Press release
New lifecycle support initiative combines refurbishment, upgrades and preventative maintenance to extend equipment life, improve performance and reduce environmental impact
Brummen, The Netherlands, 28 May 2026: GSE has launched its new Extended Life Program, a lifecycle support initiative designed to help label and packaging converters maximise the long-term value of their ink dispensing equipment for flexo, gravure and screen applications, through refurbishment, upgrades, retrofits and preventative maintenance.
The program brings together a range of existing and newly developed services under one structured offering, enabling GSE customers to extend equipment lifetime, optimise performance, reduce CO2 impact and their adapt systems to changing operational and sustainability requirements.
The initiative reflects the growing need from converters and ink manufacturers for longer equipment lifecycles, improved resource efficiency and greater operational resilience, amid increasing sustainability pressures, rising material costs and heightened supply chain insecurity resulting from geo-political tensions.
Maarten Hummelen, Marketing Director, GSE Dispensing, comments: “Converters are under pressure from many directions – sustainability targets, cost control, shorter lead times and supply chain volatility that affects availability of critical resources. The Extended Life Program is about helping customers protect and improve the value of the equipment they already have, while reducing environmental impact and maintaining high operational performance.”
The Extended Life Program is tailored specifically to customer applications and business needs, and may include:
- refurbishment and recalibration
- preventative maintenance
- retrofit upgrades
- software updates and extensions
- energy-efficiency improvements
- electrification upgrades
- solvent extraction retrofits
- relocation and ink-changeover support.
Depending on the application and installed configuration, the program enables GSE dispensing and software systems to evolve alongside changing production requirements, including transitions between ink types, energy sources, workflow upgrades and new sustainability objectives.
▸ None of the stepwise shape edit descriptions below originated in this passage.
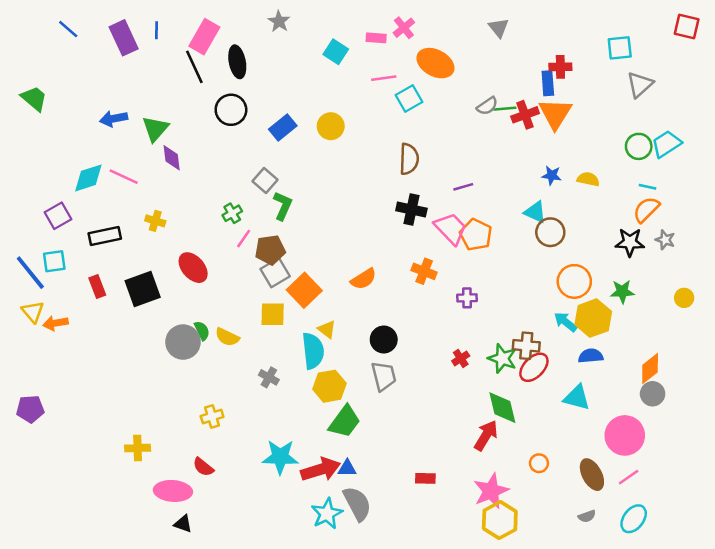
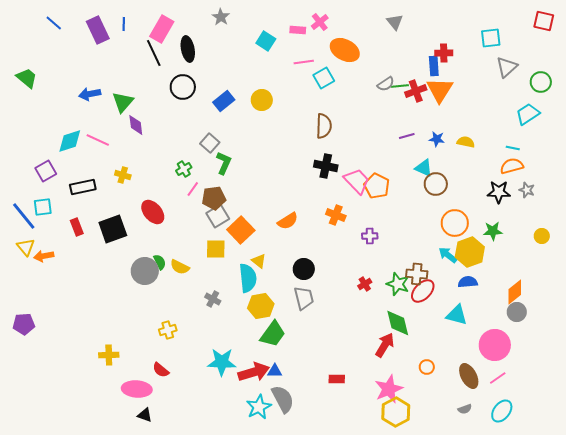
green circle: (639, 146) -> (541, 82), moved
purple line: (463, 187) -> (407, 136), moved
orange semicircle: (646, 209) -> (512, 166), turned 30

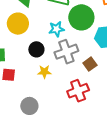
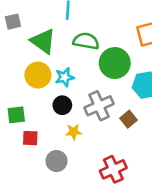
cyan star: (57, 29) -> (65, 77), moved
red cross: (78, 91) -> (113, 169), moved
gray circle: (29, 106) -> (57, 161), moved

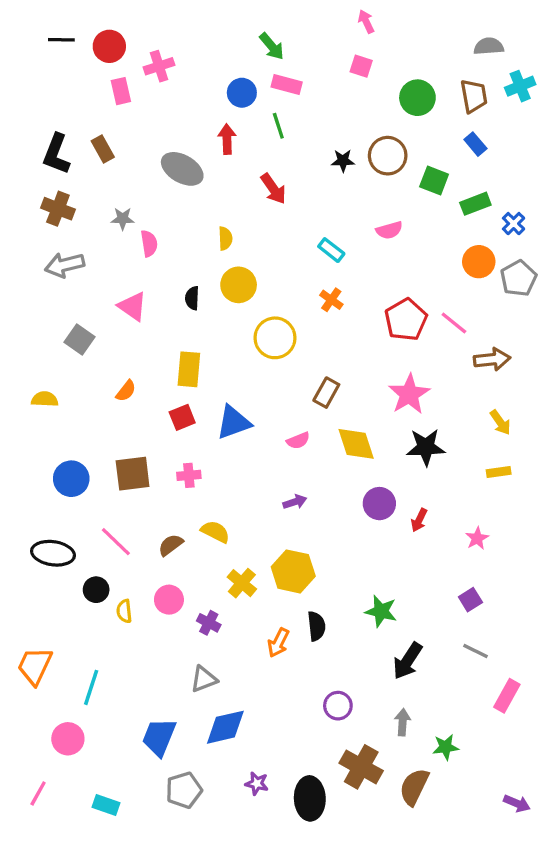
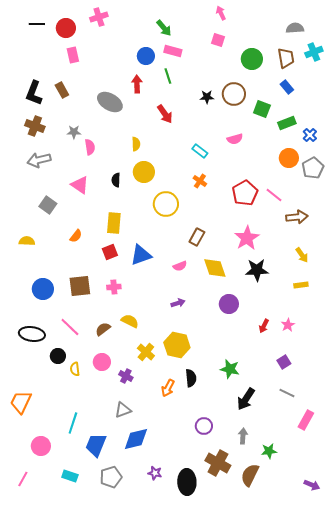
pink cross: (159, 66) -> (99, 17), moved
red arrow: (419, 520) -> (264, 326), moved
cyan line: (91, 687) -> (73, 423), moved
cyan rectangle: (106, 805) -> (70, 476), moved

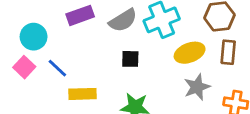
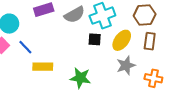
yellow ellipse: (190, 53) -> (122, 40), turned -35
black square: (130, 59) -> (95, 39), moved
An example of a part of the Windows 11 Upgrade
Modular engineering philosophy supports circularity
The launch builds on GSE’s long-standing modular engineering philosophy, which enables its Colorsat dispensing systems to be upgraded and adapted throughout their operational life rather than fully replaced. This approach also applies to the company’s Ink manager suite of optional software programmes for applications such as inventory control, traceability and reporting that may be retrospectively added. The company estimates that more than 300 GSE dispensing systems worldwide have remained in operation for over 20 years.
“Innovation is not only about developing new equipment,” says Hummelen. “It is also about continuously improving installed systems so they remain efficient, reliable and fit for the future. With modular design principles, many components can continue performing for decades while controls, software and selected parts can be upgraded as requirements evolve.”
GSE says the program also supports customers seeking to reduce the environmental impact associated with manufacturing and replacing industrial equipment. By extending useful equipment lifetime, the embodied environmental impact of manufacturing can be distributed over many more years of productive use, while reducing demand for new materials and components.
The initiative forms part of GSE’s broader focus on circularity and sustainable manufacturing, which the company has increasingly explored through in remanufacturing initiatives in the Netherlands.
As part of the wider Extended life approach, GSE is also developing its “Next Life Program” for selected dispensing systems. The initiative involves professionally refurbishing and reintroducing suitable systems to the market following full restoration, testing and performance validation.

A refurbished GSE Colorsat Compact
According to GSE, refurbishment can provide a commercially attractive alternative to new equipment investment while significantly reducing material usage and manufacturing impact.
Extended life programs are intended not only to support sustainability goals, but also to reduce operational risk for converters facing increasing uncertainty around raw materials, electronics availability and industrial supply chains.
“More companies are recognising that sustainability and operational resilience go hand in hand,” Hummelen says. “This underscores the importance of a long-term approach to investing in ink logistics: extending the life of high-quality industrial equipment is often the smartest route environmentally, operationally and economically.”
GSE’s Extended Life Program will be highlighted during the Day of Remanufacturing – an event organised by the Dutch government to encourage circularity in manufacturing. At the event, to be held in Naarden, The Netherlands, on 18 June, the company will discuss lifecycle optimisation and circular approaches to ink logistics equipment.